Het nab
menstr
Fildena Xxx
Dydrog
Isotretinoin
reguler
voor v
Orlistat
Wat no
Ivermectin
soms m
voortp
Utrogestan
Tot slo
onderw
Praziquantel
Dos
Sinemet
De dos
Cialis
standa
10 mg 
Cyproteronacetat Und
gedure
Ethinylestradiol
...
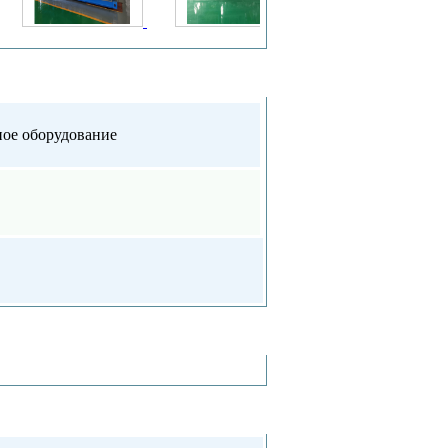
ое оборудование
==
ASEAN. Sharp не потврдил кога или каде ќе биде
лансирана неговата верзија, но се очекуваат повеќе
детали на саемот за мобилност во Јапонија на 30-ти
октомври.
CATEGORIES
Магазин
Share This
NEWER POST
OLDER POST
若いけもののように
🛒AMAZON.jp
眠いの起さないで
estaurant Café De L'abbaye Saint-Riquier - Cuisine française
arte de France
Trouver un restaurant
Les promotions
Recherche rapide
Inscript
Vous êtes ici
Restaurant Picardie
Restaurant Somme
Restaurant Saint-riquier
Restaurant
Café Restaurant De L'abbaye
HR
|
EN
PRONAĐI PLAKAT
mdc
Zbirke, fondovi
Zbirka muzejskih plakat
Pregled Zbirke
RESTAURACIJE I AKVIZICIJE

Work to be completed -
From the entries above, extract each line containing "abbaye".

Your solution -
estaurant Café De L'abbaye Saint-Riquier - Cuisine française
Café Restaurant De L'abbaye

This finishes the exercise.